Online Meeting on ‘Rethinking Social Justice’

The Dravidian Professionals Forum organized a meeting on 17 March 2021 to discuss the volume Rethinking Social Justice (Orient BlackSwan 2020). According to the publisher’s website Rethinking Social Justice, co-edited by S. Anandhi, Karthick Ram Manoharan, M. Vijayabaskar and A. Kalaiyarasan, offers a more transdisciplinary approach to envisioning a just society that encompasses the intersecting issues of caste, capital, nationalism, gender, region, urban planning and visual representation.

Anandhi, Vijayabaskar and Karthick spoke at the event which largely involved a politically informed activist audience. Anandhi spoke about the key ideas behind and the current significance of the volume. She highlighted the academic interventions of M.S.S. Pandian to whom the book was a homage and whose works were critically engaged and built upon by the contributors to the volume. Speaking about her own chapter and ongoing work, she stressed the need to have more critical attention to the politics of gender in the Dravidian movement.

Vijayabaskar spoke about the political economy under the successive Dravidian parties, highlighting the inclusive model of growth and responding to certain general criticisms of the Dravidian rule. He noted how patterns of growth, industrialization, land reforms, public distribution system, and welfare schemes contributed to the gradual empowerment of marginalized sections of the population. The Dravidian Model, a book authored by Kalaiyarasan and Vijayabaskar, that deals with these topics in greater detail will be published by Cambridge University Press this year.

Based on his ongoing research, Karthick spoke about contributions of the Dravidian Movement and Periyar to the democratic culture and the pluralist ethos of Tamil Nadu’s politics. He noted how at a time of ethnic and religious fundamentalism, the Periyarist legacy eschewed all forms of chauvinism and imagined an idea of ‘Dravidian’ based on shared solidarity than ethnic, religious or caste markers. He used the Laclauian concept of ‘floating signifier’ to explain how ‘Dravidian’ was conceived as an inclusive identity. 
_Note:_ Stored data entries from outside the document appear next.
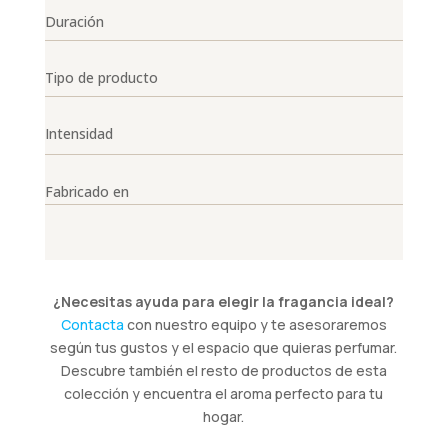
Duración
Tipo de producto
Intensidad
Fabricado en
¿Necesitas ayuda para elegir la fragancia ideal?
Contacta
con nuestro equipo y te asesoraremos
según tus gustos y el espacio que quieras perfumar.
Descubre también el resto de productos de esta
colección y encuentra el aroma perfecto para tu
hogar.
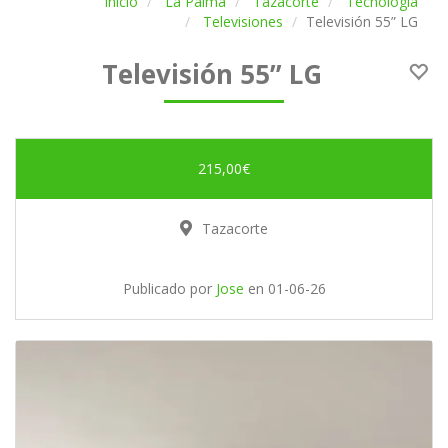
Inicio
La Palma
Tazacorte
Tecnología
Televisiones
Televisión 55” LG
Televisión 55” LG
215,00€
Tazacorte
Publicado por
Jose
en
01-06-26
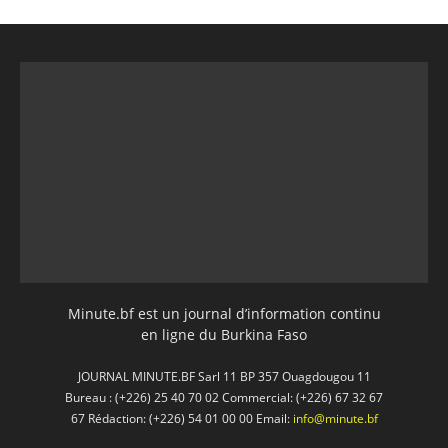
Minute.bf est un journal d’information continu
en ligne du Burkina Faso
JOURNAL MINUTE.BF Sarl 11 BP 357 Ouagdougou 11
Bureau : (+226) 25 40 70 02 Commercial: (+226) 67 32 67
67 Rédaction: (+226) 54 01 00 00 Email:
info@minute.bf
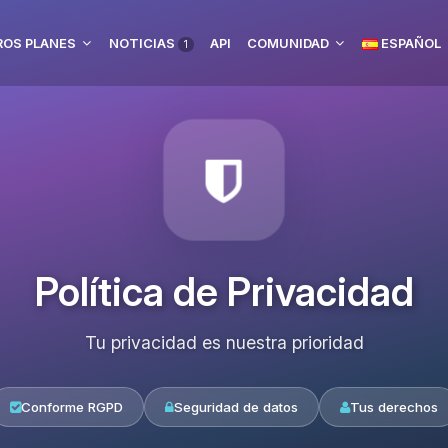
OS PLANES
NOTICIAS
API
COMUNIDAD
ESPAÑOL
1
Política de Privacidad
Tu privacidad es nuestra prioridad
Conforme RGPD
Seguridad de datos
Tus derechos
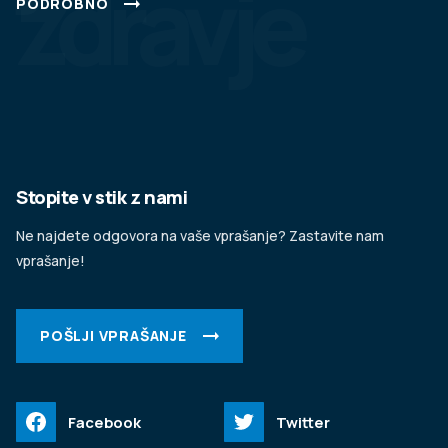
zdravje
PODROBNO
Stopite v stik z nami
Ne najdete odgovora na vaše vprašanje? Zastavite nam
vprašanje!
POŠLJI VPRAŠANJE
Facebook
Twitter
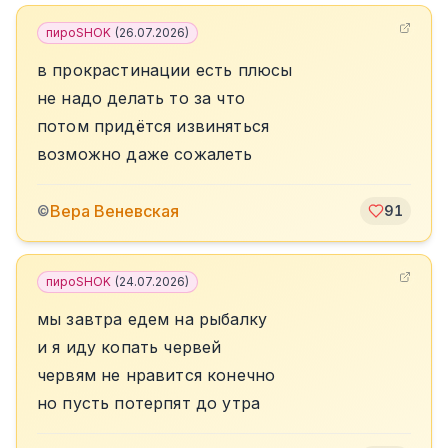
пироSHOK
(
26.07.2026
)
в прокрастинации есть плюсы
не надо делать то за что
потом придётся извиняться
возможно даже сожалеть
Вера Веневская
©
91
пироSHOK
(
24.07.2026
)
мы завтра едем на рыбалку
и я иду копать червей
червям не нравится конечно
но пусть потерпят до утра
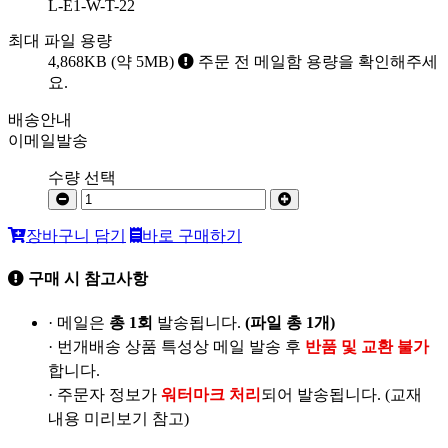
L-E1-W-T-22
최대 파일 용량
4,868KB (약 5MB)
주문 전 메일함 용량을 확인해주세
요.
배송안내
이메일발송
수량 선택
장바구니 담기
바로 구매하기
구매 시 참고사항
· 메일은
총 1회
발송됩니다.
(파일 총 1개)
· 번개배송 상품 특성상 메일 발송 후
반품 및 교환 불가
합니다.
· 주문자 정보가
워터마크 처리
되어 발송됩니다. (교재
내용 미리보기 참고)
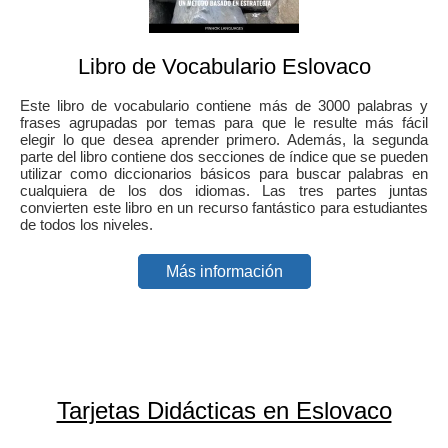
Libro de Vocabulario Eslovaco
Este libro de vocabulario contiene más de 3000 palabras y
frases agrupadas por temas para que le resulte más fácil
elegir lo que desea aprender primero. Además, la segunda
parte del libro contiene dos secciones de índice que se pueden
utilizar como diccionarios básicos para buscar palabras en
cualquiera de los dos idiomas. Las tres partes juntas
convierten este libro en un recurso fantástico para estudiantes
de todos los niveles.
Más información
Tarjetas Didácticas en Eslovaco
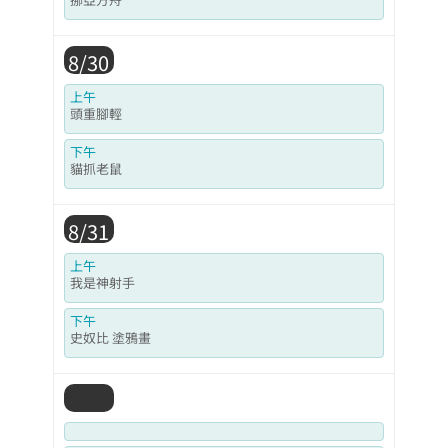
8/30
上午
頭重腳輕
下午
貓抓老鼠
8/31
上午
我是神射手
下午
史奴比 塗鴉畫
The presentations were bilingual (Tamil and English) and in a manner that was easily accessible to a non-specialist audience. An interactive session followed the presentations. There was an engaged discussion on how marginalized groups like the Dalits can lay claim to the Dravidian movement, the challenge of Tamil nationalism in a time of neo-liberalism, and other issues related to contemporary Tamil politics.